World

Bin Laden’s Hideout Might Become A Playground

Dan Chaison Reporter
Font Size:

Five years after US Navy SEALs stormed Osama Bin Laden’s hideout and killed the late al-Qaida leader, the plot of land where the mission took place is the center of another battle.

The safe house has since been demolished but civilian and military officials are feuding over what to do with the land, Stars and Stripes reports.

The 38,000 square foot compound sits in Pakistan’s Khyber Pakhtunkhwa province where government officials are set on installing a community playground doubling as a prayer center.

“In addition to a playground, the place can be used for funeral prayers as well. The people in the area have neither a playground nor a place for funeral prayers nearby,” Information Minister Mushtaq Ghani told the BBC.

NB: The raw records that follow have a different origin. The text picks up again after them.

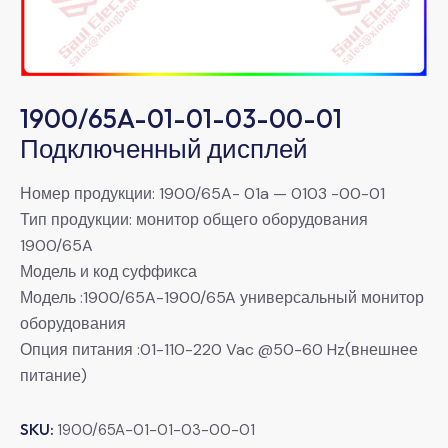
1900/65A-01-01-03-00-01
Подключенный дисплей
Номер продукции: 1900/65A- 01a — 0103 -00-01
Тип продукции: монитор общего оборудования
1900/65A
Модель и код суффикса
Модель :1900/65A-1900/65A универсальный монитор
оборудования
Опция питания :01-110-220 Vac @50-60 Hz(внешнее
питание)
SKU:
1900/65A-01-01-03-00-01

But military officials want to use the location as a graveyard. Bashir Khan, a member of the Cantonment Board of Abbottabad — a military council responsible for regulating local development — told the BBC there aren’t enough cemeteries in the area.

“It is needed because there is no graveyard nearby for the local population,” said Khan.

The tug of war between civilian and military officials began after the compound was fenced off by the military in May of this year, according to Stars and Stripes. The fence was removed after the government stepped in, but last month the military returned stetting up a three-foot wall around the perimeter.

The wall remains but exclusive authority over the land is yet to be ironed out.

Since the safe house was demolished, neighborhood kids have used the empty field to play games. Area residents want to rid their neighborhood of the stigma attached to the al-Qaeda leader’s compound and some have suggested building a school for girls.